Available data section start

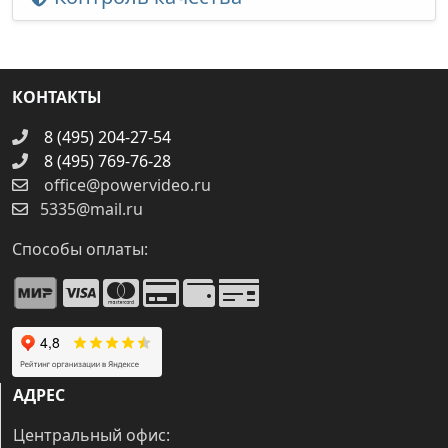
КОНТАКТЫ
8 (495) 204-27-54
8 (495) 769-76-28
office@powervideo.ru
5335@mail.ru
Способы оплаты:
АДРЕС
Центральный офис:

Available data section end

Once the pictures are set aside, write out each record exactly.

:: Written response ::
КОНТАКТЫ
8 (495) 204-27-54
8 (495) 769-76-28
office@powervideo.ru
5335@mail.ru
Способы оплаты:
АДРЕС
Центральный офис:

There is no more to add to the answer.